=== ACTION ITEM ===
Look below for the line containing "резке, штамповке, покрытию" and the line containing "Radiodiagnostika", then set down both and every line between them exactly, without pictures.

== == ==

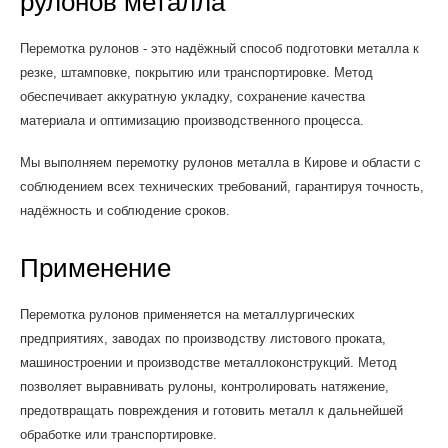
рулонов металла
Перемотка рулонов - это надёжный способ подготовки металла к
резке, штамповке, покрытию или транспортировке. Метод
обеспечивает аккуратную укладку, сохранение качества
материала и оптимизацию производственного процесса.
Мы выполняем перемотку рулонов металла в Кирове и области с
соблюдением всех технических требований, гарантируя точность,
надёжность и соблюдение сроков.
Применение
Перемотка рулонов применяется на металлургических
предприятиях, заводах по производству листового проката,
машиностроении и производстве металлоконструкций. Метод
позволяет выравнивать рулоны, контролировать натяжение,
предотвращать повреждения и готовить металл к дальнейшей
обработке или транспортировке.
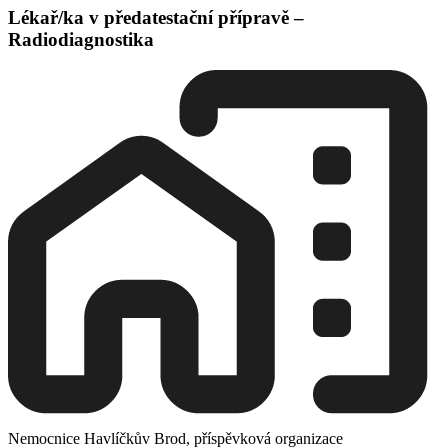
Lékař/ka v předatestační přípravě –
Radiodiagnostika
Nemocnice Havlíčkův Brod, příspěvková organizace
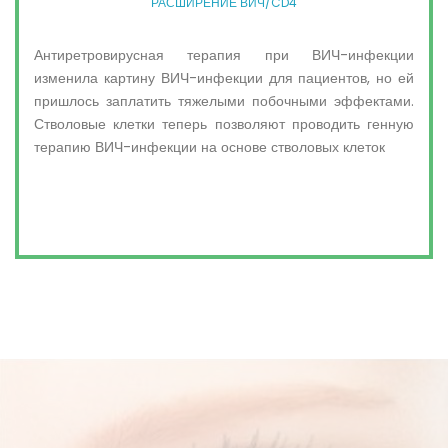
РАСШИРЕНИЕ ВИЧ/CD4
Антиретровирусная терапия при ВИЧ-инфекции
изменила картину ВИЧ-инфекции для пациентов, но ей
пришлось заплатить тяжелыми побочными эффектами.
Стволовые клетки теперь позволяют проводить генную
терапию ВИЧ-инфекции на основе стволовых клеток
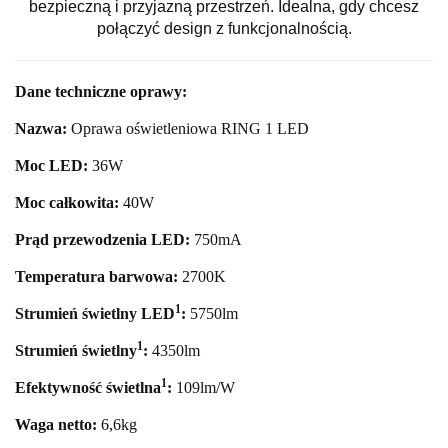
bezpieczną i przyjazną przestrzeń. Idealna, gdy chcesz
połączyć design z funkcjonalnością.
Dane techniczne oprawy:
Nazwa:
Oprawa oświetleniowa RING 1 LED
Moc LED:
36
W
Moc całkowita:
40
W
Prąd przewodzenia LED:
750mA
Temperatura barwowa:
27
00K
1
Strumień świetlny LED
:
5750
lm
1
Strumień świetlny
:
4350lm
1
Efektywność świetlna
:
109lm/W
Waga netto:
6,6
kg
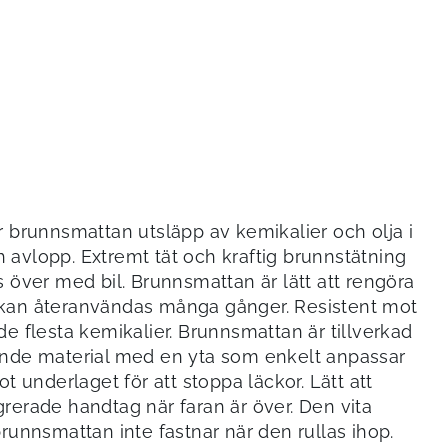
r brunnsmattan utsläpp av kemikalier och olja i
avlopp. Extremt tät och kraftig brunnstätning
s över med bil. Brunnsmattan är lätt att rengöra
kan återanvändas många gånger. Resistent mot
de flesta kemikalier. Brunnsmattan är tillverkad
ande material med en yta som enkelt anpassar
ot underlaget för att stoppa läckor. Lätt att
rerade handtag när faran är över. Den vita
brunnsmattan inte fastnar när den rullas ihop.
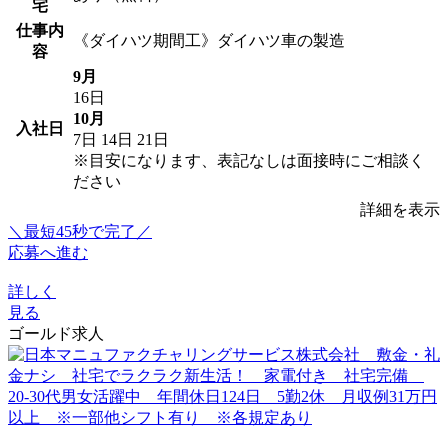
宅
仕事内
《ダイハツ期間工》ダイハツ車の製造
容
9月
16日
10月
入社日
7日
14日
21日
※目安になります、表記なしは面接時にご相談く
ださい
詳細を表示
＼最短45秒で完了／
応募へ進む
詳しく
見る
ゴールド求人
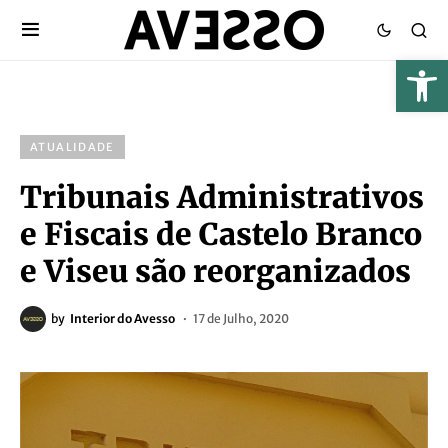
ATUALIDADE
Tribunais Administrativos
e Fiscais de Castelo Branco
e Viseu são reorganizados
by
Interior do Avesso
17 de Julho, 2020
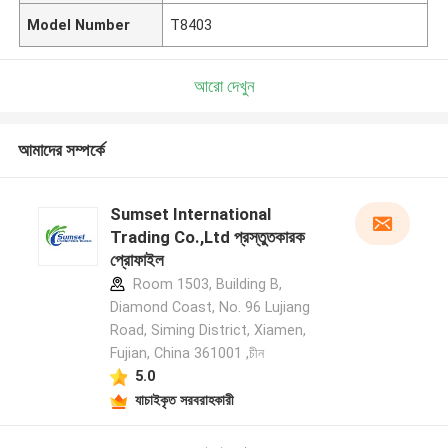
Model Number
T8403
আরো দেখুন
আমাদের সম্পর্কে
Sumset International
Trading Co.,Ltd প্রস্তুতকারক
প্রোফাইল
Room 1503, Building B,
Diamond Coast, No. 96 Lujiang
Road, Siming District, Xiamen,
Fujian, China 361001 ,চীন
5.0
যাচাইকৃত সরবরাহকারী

== == ==

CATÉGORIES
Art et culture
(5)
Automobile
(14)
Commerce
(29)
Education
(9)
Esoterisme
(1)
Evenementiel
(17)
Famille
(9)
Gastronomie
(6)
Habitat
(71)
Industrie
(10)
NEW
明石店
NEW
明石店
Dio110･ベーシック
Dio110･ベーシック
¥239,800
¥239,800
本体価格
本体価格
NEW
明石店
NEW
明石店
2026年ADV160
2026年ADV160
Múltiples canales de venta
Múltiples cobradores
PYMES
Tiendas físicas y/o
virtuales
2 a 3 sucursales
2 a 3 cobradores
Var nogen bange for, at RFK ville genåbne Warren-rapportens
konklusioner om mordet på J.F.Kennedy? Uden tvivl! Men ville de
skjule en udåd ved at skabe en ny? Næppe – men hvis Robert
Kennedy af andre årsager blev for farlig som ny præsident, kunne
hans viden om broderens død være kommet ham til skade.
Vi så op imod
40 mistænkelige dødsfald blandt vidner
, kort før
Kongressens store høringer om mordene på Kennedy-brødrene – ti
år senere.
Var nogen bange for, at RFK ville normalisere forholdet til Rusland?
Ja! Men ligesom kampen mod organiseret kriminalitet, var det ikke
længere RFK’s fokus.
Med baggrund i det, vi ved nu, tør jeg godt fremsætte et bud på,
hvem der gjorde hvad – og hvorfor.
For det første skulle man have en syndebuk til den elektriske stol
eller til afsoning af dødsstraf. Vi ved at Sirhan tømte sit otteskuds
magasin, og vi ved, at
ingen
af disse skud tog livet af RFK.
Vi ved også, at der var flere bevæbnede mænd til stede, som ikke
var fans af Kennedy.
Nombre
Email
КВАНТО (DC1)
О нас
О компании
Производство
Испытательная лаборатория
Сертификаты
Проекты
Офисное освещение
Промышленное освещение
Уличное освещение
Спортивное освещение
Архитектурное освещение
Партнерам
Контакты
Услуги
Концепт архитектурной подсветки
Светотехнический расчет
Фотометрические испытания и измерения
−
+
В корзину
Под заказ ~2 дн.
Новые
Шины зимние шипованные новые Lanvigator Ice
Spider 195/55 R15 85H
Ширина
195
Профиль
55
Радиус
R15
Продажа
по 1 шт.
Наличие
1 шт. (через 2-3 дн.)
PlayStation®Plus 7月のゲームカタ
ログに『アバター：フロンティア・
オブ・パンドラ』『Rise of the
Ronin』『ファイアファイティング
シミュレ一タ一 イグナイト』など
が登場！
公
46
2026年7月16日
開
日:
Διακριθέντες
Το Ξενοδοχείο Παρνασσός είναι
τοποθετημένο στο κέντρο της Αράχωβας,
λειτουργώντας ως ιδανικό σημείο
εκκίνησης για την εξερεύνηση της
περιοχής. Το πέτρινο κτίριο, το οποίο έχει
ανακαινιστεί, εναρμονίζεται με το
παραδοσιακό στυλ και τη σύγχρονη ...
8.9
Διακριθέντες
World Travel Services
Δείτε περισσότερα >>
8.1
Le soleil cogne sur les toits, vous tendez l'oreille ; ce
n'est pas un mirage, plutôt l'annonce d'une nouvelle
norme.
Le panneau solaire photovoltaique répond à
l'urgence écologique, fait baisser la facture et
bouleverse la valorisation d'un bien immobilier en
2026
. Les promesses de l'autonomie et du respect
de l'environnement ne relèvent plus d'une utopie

== == ==

=== ANSWER TO THIS EXERCISE ===
резке, штамповке, покрытию или транспортировке. Метод
обеспечивает аккуратную укладку, сохранение качества
материала и оптимизацию производственного процесса.
Мы выполняем перемотку рулонов металла в Кирове и области с
соблюдением всех технических требований, гарантируя точность,
надёжность и соблюдение сроков.
Применение
Перемотка рулонов применяется на металлургических
предприятиях, заводах по производству листового проката,
машиностроении и производстве металлоконструкций. Метод
позволяет выравнивать рулоны, контролировать натяжение,
предотвращать повреждения и готовить металл к дальнейшей
обработке или транспортировке.
Lékař/ka v předatestační přípravě –
Radiodiagnostika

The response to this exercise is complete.